■ Records for this task ■
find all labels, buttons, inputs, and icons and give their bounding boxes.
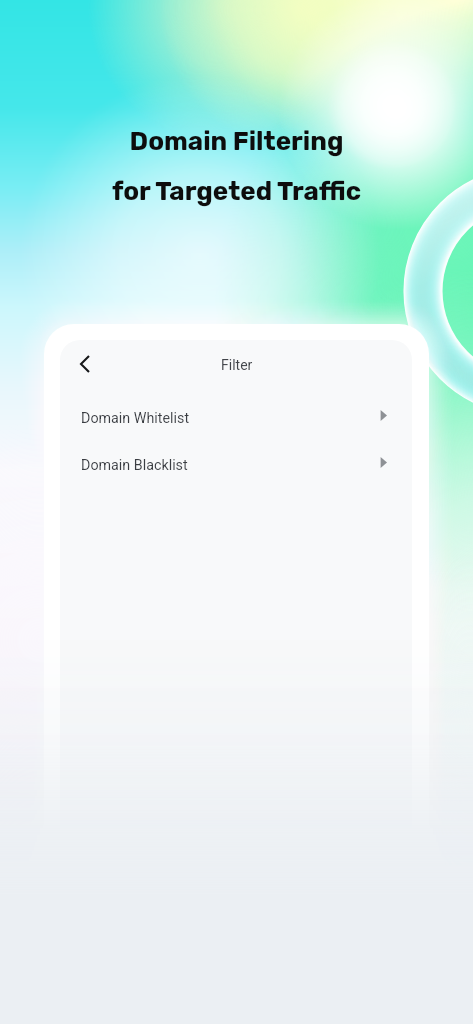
staticText: Domain Whitelist (81, 410, 190, 427)
staticText: Domain Filtering for Targeted Traffic (0, 126, 473, 206)
staticText: Filter (221, 357, 253, 373)
button[interactable]: Back (68, 347, 101, 380)
button[interactable]: Domain Whitelist (60, 405, 412, 428)
button[interactable]: Domain Blacklist (60, 452, 412, 475)
staticText: Domain Blacklist (81, 457, 188, 474)
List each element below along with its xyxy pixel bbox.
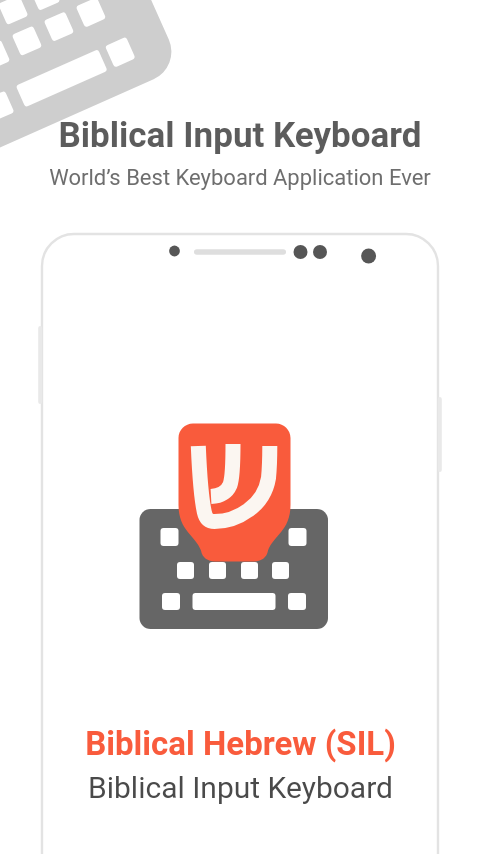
staticText: Biblical Hebrew (SIL) xyxy=(85,724,396,763)
staticText: Biblical Input Keyboard xyxy=(88,770,393,805)
staticText: Biblical Input Keyboard xyxy=(58,115,422,156)
staticText: World’s Best Keyboard Application Ever xyxy=(49,165,431,191)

■ To do ■
The listing above must be restated word for word. Its pictures are to be left out.

■ Reply ■
find all labels, buttons, inputs, and icons and give their bounding boxes.
staticText: Domain Whitelist (81, 410, 190, 427)
staticText: Domain Filtering for Targeted Traffic (0, 126, 473, 206)
staticText: Filter (221, 357, 253, 373)
button[interactable]: Back (68, 347, 101, 380)
button[interactable]: Domain Whitelist (60, 405, 412, 428)
button[interactable]: Domain Blacklist (60, 452, 412, 475)
staticText: Domain Blacklist (81, 457, 188, 474)
List each element below along with its xyxy pixel bbox.
staticText: Biblical Hebrew (SIL) xyxy=(85,724,396,763)
staticText: Biblical Input Keyboard xyxy=(88,770,393,805)
staticText: Biblical Input Keyboard xyxy=(58,115,422,156)
staticText: World’s Best Keyboard Application Ever xyxy=(49,165,431,191)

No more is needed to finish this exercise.